I'm not sure what you mean by "Israel's New Year"

There are four Jewish new years specified in Jewish law (Mishnah Rosh Hashanah 1:1)
They are: 1 Tishrei, 15 Shevat , 1 Nisan, and 1 Elul .

1 Tishrei
Rosh Hashanah literally means “the head of the year" celebrates the birth of creation of the world. Years are counted from this date. We are now in the year 5778. On next 1 Tishrei, the year 5779 begins (this happens Sept. 9, 2018). Tishrei however is counted as the "seventh month."

15 Shevat
The second new year is 15 Shevat, the New Year for trees, this determines for instance when first fruits can be eaten.

1 Nisan
The third Jewish new year is 1 Nisan, for counting the reign of kings and months on the calendar. It corresponds to the season of the redemption from Egypt and the birth of the Israelite nation. Months are numbered beginning with the month of Nisan, it is the "first month."

1 Elul
The last new year, 1 Elul, is the New Year for the tithing of cattle.

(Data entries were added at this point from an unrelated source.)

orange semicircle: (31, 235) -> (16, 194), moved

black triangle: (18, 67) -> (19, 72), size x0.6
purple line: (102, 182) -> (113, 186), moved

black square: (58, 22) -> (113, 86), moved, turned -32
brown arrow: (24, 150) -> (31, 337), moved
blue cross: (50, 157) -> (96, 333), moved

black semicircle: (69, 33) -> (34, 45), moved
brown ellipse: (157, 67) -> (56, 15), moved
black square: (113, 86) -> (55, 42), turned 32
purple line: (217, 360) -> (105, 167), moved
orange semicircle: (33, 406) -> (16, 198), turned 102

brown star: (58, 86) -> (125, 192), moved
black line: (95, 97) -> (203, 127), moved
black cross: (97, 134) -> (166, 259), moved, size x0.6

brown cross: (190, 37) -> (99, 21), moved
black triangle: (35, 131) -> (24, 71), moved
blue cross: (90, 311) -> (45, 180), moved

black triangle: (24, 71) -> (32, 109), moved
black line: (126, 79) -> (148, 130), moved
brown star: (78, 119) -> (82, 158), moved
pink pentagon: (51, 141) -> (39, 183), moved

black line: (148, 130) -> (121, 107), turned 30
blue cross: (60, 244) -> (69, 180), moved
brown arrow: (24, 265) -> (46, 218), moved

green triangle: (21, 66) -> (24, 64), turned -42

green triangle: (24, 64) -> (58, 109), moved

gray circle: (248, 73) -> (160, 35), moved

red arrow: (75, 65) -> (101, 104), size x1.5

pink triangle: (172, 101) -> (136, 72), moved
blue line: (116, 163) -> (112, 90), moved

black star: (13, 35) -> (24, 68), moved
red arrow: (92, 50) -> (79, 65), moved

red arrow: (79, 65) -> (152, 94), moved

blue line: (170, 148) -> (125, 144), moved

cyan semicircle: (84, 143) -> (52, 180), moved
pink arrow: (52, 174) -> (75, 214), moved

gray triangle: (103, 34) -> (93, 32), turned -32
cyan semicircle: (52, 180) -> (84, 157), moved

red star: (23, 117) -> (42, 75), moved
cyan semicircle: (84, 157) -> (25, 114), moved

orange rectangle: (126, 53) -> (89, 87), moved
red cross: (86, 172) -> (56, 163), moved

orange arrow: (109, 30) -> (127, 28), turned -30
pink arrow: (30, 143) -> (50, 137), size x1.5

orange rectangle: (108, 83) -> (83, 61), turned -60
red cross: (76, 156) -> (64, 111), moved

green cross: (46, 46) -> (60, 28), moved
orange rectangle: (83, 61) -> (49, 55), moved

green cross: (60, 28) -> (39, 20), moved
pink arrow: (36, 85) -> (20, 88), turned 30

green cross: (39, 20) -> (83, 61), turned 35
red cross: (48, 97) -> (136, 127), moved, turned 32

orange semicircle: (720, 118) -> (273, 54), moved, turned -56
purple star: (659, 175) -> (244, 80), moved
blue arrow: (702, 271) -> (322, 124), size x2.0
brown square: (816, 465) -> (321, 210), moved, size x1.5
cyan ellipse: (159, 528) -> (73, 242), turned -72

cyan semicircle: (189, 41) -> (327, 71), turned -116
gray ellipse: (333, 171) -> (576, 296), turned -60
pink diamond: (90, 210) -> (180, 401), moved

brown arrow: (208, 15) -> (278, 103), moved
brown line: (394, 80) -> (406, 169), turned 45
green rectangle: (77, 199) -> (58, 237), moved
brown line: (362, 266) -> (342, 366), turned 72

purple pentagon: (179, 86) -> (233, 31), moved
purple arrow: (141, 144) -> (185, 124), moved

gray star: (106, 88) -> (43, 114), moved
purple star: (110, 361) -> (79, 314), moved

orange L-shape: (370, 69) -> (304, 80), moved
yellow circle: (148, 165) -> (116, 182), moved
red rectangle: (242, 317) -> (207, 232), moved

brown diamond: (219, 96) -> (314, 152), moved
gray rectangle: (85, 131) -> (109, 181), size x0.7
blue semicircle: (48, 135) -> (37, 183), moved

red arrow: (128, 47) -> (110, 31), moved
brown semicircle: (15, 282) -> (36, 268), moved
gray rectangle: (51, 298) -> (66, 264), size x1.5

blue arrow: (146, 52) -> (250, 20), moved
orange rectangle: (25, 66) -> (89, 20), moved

We are currently in the month of Nisan. Today is Nisan 14 (today Friday until sunset). Tomorrow is Nisan 15 (beginning sunset Friday night, through to sunset Saturday), the first day of Pesach (Passover). Pesach lasts 7 days in Israel, to Nisan 21; or 8 days outside Israel, final day Nisan 22.


Here is a chart of the months (with general correspondence in secular calendar) at this link: http://www.jewfaq.org/calendar.htm

1 Nissan (March-April)
2 Iyar (April-May)
3 Sivan (May-June)
4 Tammuz (June-July)
5 Av (July-August
6 Elul (August-September)
7 Tishri (September-October)
8 Cheshvan (October-November)
9 Kislev (November-December
10 Tevet (December-January)
11 Shevat ()January-February
12 Adar I (leap years only) February-March
13 Adar II (February-March)


and for a more in-depth look at the ordinances about the New Year of the Jewish calendar:
http://www.jewishvirtuallibrary.org/...hana-chapter-1

Last edited by Tzaphkiel; 03-30-2018 at 06:55 PM..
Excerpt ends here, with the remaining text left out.